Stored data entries
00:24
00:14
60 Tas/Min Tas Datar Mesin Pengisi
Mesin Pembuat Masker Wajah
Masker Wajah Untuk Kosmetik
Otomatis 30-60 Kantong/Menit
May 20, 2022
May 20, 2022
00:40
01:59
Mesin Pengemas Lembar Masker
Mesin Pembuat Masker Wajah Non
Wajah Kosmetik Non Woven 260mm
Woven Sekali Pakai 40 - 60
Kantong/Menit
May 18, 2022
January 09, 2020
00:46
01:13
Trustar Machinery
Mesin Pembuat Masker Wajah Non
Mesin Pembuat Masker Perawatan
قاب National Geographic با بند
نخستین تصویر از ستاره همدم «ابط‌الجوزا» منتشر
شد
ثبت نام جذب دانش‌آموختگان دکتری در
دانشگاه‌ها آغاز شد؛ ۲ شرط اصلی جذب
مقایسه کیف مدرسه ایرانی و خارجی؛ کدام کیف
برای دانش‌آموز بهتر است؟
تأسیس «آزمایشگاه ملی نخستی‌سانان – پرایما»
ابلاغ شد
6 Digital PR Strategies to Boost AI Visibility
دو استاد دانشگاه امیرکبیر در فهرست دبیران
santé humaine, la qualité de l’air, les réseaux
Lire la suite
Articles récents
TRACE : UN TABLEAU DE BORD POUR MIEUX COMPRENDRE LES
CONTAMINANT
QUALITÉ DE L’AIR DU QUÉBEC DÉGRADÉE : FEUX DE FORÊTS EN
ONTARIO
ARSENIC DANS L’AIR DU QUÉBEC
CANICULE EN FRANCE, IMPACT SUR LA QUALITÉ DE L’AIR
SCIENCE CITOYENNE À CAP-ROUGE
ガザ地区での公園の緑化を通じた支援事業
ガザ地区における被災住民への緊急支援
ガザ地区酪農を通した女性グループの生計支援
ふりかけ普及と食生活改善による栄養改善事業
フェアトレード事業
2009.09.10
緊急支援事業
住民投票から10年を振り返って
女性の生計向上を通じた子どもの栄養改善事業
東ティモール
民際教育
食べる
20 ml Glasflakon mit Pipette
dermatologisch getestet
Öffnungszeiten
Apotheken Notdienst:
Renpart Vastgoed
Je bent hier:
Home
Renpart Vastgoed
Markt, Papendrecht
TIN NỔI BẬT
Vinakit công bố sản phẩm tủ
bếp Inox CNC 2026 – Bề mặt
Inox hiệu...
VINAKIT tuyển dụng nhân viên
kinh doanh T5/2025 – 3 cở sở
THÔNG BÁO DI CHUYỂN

Activity
Starting at the first line of the data above, please restate word for word every line up to and including the one that holds "Articles récents", and add nothing else.

Result of this task
00:24
00:14
60 Tas/Min Tas Datar Mesin Pengisi
Mesin Pembuat Masker Wajah
Masker Wajah Untuk Kosmetik
Otomatis 30-60 Kantong/Menit
May 20, 2022
May 20, 2022
00:40
01:59
Mesin Pengemas Lembar Masker
Mesin Pembuat Masker Wajah Non
Wajah Kosmetik Non Woven 260mm
Woven Sekali Pakai 40 - 60
Kantong/Menit
May 18, 2022
January 09, 2020
00:46
01:13
Trustar Machinery
Mesin Pembuat Masker Wajah Non
Mesin Pembuat Masker Perawatan
قاب National Geographic با بند
نخستین تصویر از ستاره همدم «ابط‌الجوزا» منتشر
شد
ثبت نام جذب دانش‌آموختگان دکتری در
دانشگاه‌ها آغاز شد؛ ۲ شرط اصلی جذب
مقایسه کیف مدرسه ایرانی و خارجی؛ کدام کیف
برای دانش‌آموز بهتر است؟
تأسیس «آزمایشگاه ملی نخستی‌سانان – پرایما»
ابلاغ شد
6 Digital PR Strategies to Boost AI Visibility
دو استاد دانشگاه امیرکبیر در فهرست دبیران
santé humaine, la qualité de l’air, les réseaux
Lire la suite
Articles récents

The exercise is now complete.